Jul 24, 2023
Posted by
Joshua Lockerman
One characteristic of time-series data workloads is that the dataset will grow very quickly. Without the proper data infrastructure, these large data volumes can cause slowdowns in primarily two areas: inserting the data into the database, and aggregating the data into summaries which are more useful to analyze.
The first we’ve discussed in detail in our blog posts about the underlying architecture of TimescaleDB: keeping storage and indexing data structures small, and minimizing memory usage, to support high ingest. As for the second, TimescaleDB 1.3 introduces new capabilities to make aggregation simple and easy.
In particular, TimescaleDB 1.3 introduces automated continuous aggregates, which can massively speed up workloads that need to process large amounts of data. In this blog post, we will describe what continuous aggregates are, how they work, and how you can use them to speed up your workloads.
(Special thanks to Gayathri Ayyappan and David Kohn for their work on this feature.)
Say you have a table of temperature readings over time in a number of locations:
time | location | temperature
------------------+-------------------+-----------------
2019/01/01 1:00am | New York | 68 F
2019/01/01 1:00am | Stockholm | 66 F
2019/01/01 2:00am | New York | 70 F
2019/01/01 2:00am | Stockholm | 60 F
... | ... | ...
2019/01/02 1:00am | New York | 72 F
2019/01/02 1:00am | Stockholm | 66 F
... | ... | ...
And you want the average temperature read per-day in each location:
day | location | avg temperature
------------------+-------------------+-----------------
2019/01/01 | New York | 73 F
2019/01/01 | Stockholm | 70 F
2019/01/02 | New York | 72 F
2019/01/02 | Stockholm | 69 F
If you only need this average as a one-off, than you can simply calculate it with a query such as:
SELECT time_bucket(‘1 day’, time) as day,
location,
avg(temperature)
FROM temperatures
GROUP BY day, location;
But if you’re going to want to find the average temperature repeatedly, this is wasteful.

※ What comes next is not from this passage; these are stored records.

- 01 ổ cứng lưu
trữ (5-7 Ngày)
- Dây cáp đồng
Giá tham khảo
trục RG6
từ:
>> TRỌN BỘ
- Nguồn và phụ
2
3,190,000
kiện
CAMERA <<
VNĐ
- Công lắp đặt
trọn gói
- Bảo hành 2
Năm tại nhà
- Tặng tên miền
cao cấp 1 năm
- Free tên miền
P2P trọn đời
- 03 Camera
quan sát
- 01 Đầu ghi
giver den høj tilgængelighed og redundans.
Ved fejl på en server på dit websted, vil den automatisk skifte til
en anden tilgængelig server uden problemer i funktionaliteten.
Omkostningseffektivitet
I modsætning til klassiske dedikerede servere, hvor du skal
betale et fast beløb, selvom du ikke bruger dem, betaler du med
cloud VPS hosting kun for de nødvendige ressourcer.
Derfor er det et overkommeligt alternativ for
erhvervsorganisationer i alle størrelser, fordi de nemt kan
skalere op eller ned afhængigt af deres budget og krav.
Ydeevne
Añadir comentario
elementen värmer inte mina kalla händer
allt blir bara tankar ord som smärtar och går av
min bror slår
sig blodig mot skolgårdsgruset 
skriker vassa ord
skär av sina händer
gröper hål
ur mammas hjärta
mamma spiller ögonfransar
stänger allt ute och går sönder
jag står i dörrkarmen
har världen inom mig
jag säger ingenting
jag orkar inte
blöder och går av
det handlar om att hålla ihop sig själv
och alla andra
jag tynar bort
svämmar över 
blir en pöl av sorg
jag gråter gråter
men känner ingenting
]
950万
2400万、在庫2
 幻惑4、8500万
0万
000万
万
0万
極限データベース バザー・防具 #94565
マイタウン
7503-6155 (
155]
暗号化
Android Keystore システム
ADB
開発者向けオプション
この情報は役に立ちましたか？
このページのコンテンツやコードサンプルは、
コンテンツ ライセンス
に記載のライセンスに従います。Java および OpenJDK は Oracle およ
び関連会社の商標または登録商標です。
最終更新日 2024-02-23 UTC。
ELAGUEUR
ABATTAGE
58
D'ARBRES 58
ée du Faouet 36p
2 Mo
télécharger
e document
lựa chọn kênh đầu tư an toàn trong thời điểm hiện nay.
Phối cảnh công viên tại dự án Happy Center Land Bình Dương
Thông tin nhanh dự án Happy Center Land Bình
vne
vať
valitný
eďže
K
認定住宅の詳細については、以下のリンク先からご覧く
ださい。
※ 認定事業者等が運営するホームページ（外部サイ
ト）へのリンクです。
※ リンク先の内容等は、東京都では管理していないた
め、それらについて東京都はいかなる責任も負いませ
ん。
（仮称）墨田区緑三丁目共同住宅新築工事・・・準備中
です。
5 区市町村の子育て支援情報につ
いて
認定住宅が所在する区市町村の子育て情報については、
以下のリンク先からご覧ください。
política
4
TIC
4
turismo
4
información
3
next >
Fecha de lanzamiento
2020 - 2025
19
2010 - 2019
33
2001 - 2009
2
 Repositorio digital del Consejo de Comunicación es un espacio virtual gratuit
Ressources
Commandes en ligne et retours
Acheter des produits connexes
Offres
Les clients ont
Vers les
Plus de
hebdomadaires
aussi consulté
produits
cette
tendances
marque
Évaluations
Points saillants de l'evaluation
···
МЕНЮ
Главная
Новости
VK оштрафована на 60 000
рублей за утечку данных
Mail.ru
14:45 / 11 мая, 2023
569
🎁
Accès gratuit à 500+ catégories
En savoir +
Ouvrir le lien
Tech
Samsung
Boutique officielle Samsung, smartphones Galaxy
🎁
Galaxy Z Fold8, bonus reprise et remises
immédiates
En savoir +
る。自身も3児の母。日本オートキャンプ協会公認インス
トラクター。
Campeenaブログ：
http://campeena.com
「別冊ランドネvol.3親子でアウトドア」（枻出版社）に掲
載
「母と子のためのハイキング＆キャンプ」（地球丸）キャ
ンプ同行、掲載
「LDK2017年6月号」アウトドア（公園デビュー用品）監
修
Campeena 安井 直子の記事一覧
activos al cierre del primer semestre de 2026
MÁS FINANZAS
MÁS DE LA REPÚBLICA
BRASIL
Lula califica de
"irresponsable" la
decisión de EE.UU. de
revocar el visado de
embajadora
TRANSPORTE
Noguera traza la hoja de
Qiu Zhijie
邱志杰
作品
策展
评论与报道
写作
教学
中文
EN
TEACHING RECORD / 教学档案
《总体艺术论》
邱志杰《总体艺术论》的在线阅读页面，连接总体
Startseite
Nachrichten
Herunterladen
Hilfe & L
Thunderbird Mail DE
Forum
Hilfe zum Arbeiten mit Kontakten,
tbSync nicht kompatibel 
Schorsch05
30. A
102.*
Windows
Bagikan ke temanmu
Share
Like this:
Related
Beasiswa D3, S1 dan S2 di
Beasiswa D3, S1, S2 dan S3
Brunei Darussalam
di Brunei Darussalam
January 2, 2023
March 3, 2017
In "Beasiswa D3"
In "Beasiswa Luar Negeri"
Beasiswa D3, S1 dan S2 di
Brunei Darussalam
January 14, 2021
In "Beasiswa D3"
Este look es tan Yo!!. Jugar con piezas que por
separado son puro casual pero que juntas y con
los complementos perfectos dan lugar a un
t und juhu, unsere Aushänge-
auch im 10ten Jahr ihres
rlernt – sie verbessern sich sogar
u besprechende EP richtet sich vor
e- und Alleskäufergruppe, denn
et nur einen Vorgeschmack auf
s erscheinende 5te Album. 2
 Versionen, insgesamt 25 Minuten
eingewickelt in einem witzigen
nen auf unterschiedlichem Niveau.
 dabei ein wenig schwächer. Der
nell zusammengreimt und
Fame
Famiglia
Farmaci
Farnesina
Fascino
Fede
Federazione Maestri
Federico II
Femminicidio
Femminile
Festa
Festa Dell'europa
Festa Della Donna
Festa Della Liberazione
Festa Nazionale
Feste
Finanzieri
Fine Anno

Every time you perform the SELECT, the database will need to scan the entire table and recalculate the average. But most of the data has not changed, and so re-scanning it is redundant. Alternatively, you could store the full results of the query in another table (or materialized view). But this quickly becomes unwieldy, because updating this table efficiently is cumbersome and complex.
Continuous aggregates solve this problem: they automatically, and in the background, maintain the results from the query, and allow you to retrieve them as you would any other data. A continuous aggregate looks just like a regular view.
A continuous aggregate for the aforementioned query can be created as easily as:
CREATE VIEW daily_average WITH (timescaledb.continuous)
AS SELECT time_bucket(‘1 day’, time) as Day,
location,
avg(temperature)
FROM temperatures
GROUP BY day, location;
And queried just like any other view:
SELECT * FROM daily_average;
That’s it! Unlike a regular view, a continuous aggregate does not perform the average when queried, and unlike a materialized view, it does not need to be refreshed manually. The view will be refreshed automatically in the background as new data is added, or old data is modified. This latter capability is fairly unique to TimescaleDB, which properly tracks when previous data is updated, or delayed data points are backfilled in older time intervals; the continuous aggregate will be automatically recomputed on this older data. Further, since this is automatic, it doesn’t add any maintenance burden to your database, and since it runs in the background, continuous aggregates do not slow down INSERT operations.
Continuous aggregates work out of the box with a large number of aggregation functions [1], can work with any custom aggregation function as long as it is parallelizable, and you can even use more complex expressions on top of those aggregate functions, e.g., something like max(temperature)-min(temperature)
.
At a very high level, a continuous aggregate consists of four parts:
Of course, all of these parts need to be performant, otherwise Continuous Aggregates wouldn’t be worth using. In this section, we describe these components, and how their design is used to ensure good performance. Due to the way in which they interact with each other, we will go through the components in order: materialization hypertable, query engine, invalidation engine, and materialization engine.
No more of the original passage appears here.